The spine can be considered to be a series of movable segments made up of vertebrae and discs. Due to trauma, disease, and/or aging, the spine may be subject to degeneration. This degeneration may destabilize the spine and cause pain and/or nerve damage. Medical procedures are often required to either ease back pain, repair damage, or to prevent future damage.
One procedure that is often used to treat back pain or spinal damage is spinal fusion. Spinal fusion is a surgical technique used to combine (or fuse) two or more adjacent vertebrae.

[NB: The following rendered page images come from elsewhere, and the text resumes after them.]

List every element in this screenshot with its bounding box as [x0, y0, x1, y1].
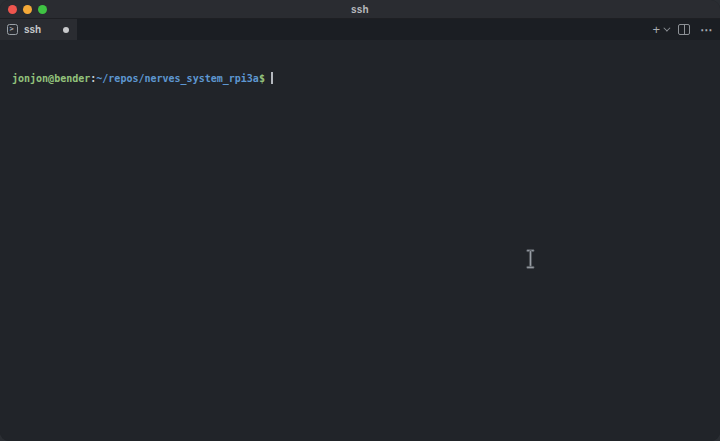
terminal-window: ssh > ssh + ⋯ jonjon@bender:~/repos/nerv… [0, 0, 720, 441]
tab-bar: > ssh + ⋯ [0, 19, 720, 40]
titlebar[interactable]: ssh [0, 0, 720, 19]
prompt-line: jonjon@bender:~/repos/nerves_system_rpi3… [12, 72, 720, 86]
prompt-user-host: jonjon@bender [12, 73, 90, 84]
tab-actions: + ⋯ [652, 19, 713, 40]
terminal-text-cursor [271, 72, 273, 84]
close-button[interactable] [8, 5, 17, 14]
terminal-screen[interactable]: jonjon@bender:~/repos/nerves_system_rpi3… [0, 40, 720, 441]
split-pane-icon [678, 24, 690, 35]
tab-ssh[interactable]: > ssh [0, 19, 77, 40]
traffic-lights [8, 0, 47, 18]
zoom-button[interactable] [38, 5, 47, 14]
terminal-prompt-icon: > [7, 24, 18, 35]
window-title: ssh [351, 4, 369, 15]
tab-label: ssh [24, 24, 41, 35]
activity-dot-icon[interactable] [63, 27, 69, 33]
split-pane-button[interactable] [678, 24, 690, 35]
more-options-button[interactable]: ⋯ [700, 25, 713, 35]
chevron-down-icon [663, 25, 670, 32]
plus-icon: + [652, 25, 660, 35]
minimize-button[interactable] [23, 5, 32, 14]
prompt-path: ~/repos/nerves_system_rpi3a [96, 73, 259, 84]
new-tab-button[interactable]: + [652, 25, 668, 35]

Supplemental bone tissue is used in conjunction with the patient's natural osteoblastic processes in a spinal fusion procedure. Spinal fusion is used primarily to eliminate back pain caused by the motion of the damaged vertebrae by immobilizing adjacent vertebrae, reestablishing normal spinal column height and lordosis, and relieving pressure on spinal nerve roots. Conditions for which spinal fusion might be done include degenerative disc disease, treatment of a spinal tumor, a vertebral fracture, scoliosis, herniation of the disc, spondylolisthesis, or any other condition that causes instability of the spine.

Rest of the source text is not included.